[ACTIVITY] Keep to one stretch of the data below, the lines from the one with "chantier de réduction" up to and including the one with "mais le déficit public recule.", and return that stretch exactly.

═══ EXTRACTED RECORDS

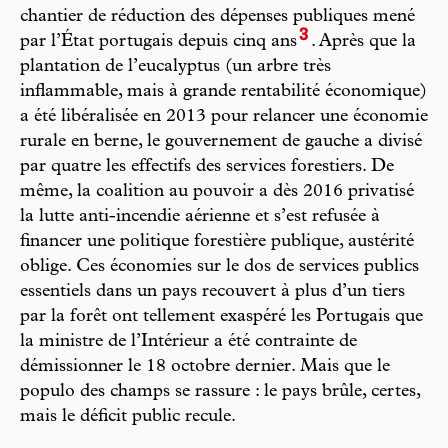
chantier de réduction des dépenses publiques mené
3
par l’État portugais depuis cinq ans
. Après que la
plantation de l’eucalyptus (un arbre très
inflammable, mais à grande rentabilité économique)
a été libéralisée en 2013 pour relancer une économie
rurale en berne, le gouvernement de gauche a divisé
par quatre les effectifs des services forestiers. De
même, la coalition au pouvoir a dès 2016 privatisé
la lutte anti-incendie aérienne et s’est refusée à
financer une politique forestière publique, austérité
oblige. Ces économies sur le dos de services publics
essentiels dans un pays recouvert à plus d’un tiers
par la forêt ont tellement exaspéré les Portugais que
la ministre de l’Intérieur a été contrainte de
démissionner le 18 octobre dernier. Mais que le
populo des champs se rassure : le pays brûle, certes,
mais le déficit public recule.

══════
═══ EXTRACTED RECORDS

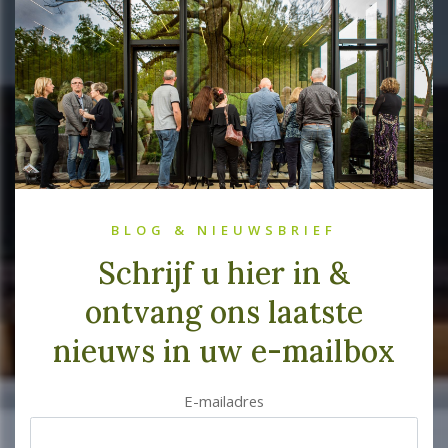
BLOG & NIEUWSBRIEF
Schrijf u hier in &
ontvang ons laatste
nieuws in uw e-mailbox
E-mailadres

══════
═══ EXTRACTED RECORDS

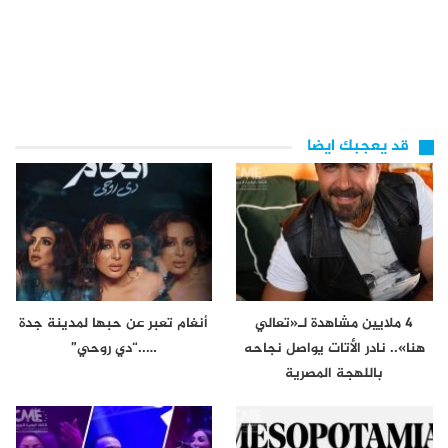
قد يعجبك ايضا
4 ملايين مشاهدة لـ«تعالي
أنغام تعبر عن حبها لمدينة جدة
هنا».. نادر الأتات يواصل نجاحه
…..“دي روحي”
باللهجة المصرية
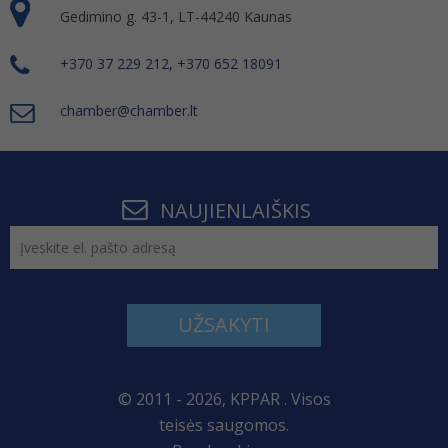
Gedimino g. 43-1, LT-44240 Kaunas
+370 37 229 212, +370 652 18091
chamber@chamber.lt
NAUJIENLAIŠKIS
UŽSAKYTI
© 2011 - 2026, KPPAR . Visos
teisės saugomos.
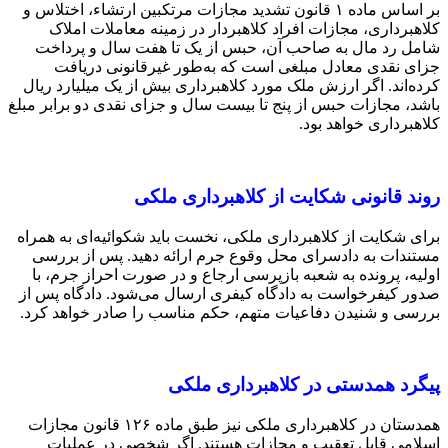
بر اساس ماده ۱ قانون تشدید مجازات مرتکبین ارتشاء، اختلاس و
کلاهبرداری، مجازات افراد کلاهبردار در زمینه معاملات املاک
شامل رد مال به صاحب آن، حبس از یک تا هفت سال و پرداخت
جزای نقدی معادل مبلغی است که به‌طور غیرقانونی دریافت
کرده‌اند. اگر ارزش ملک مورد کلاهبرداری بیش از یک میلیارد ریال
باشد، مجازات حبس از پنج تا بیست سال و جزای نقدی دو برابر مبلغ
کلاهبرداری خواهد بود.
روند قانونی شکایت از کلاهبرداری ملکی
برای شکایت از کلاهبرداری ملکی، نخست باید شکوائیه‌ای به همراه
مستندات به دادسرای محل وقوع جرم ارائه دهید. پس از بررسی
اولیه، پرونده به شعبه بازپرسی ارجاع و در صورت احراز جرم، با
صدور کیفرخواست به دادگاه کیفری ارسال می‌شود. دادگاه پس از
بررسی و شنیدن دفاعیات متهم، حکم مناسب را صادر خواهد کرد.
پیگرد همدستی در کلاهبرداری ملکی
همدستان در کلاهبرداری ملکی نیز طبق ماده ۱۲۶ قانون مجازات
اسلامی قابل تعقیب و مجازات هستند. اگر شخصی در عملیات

══════

[ANSWER SECTION]
chantier de réduction des dépenses publiques mené
3
par l’État portugais depuis cinq ans
. Après que la
plantation de l’eucalyptus (un arbre très
inflammable, mais à grande rentabilité économique)
a été libéralisée en 2013 pour relancer une économie
rurale en berne, le gouvernement de gauche a divisé
par quatre les effectifs des services forestiers. De
même, la coalition au pouvoir a dès 2016 privatisé
la lutte anti-incendie aérienne et s’est refusée à
financer une politique forestière publique, austérité
oblige. Ces économies sur le dos de services publics
essentiels dans un pays recouvert à plus d’un tiers
par la forêt ont tellement exaspéré les Portugais que
la ministre de l’Intérieur a été contrainte de
démissionner le 18 octobre dernier. Mais que le
populo des champs se rassure : le pays brûle, certes,
mais le déficit public recule.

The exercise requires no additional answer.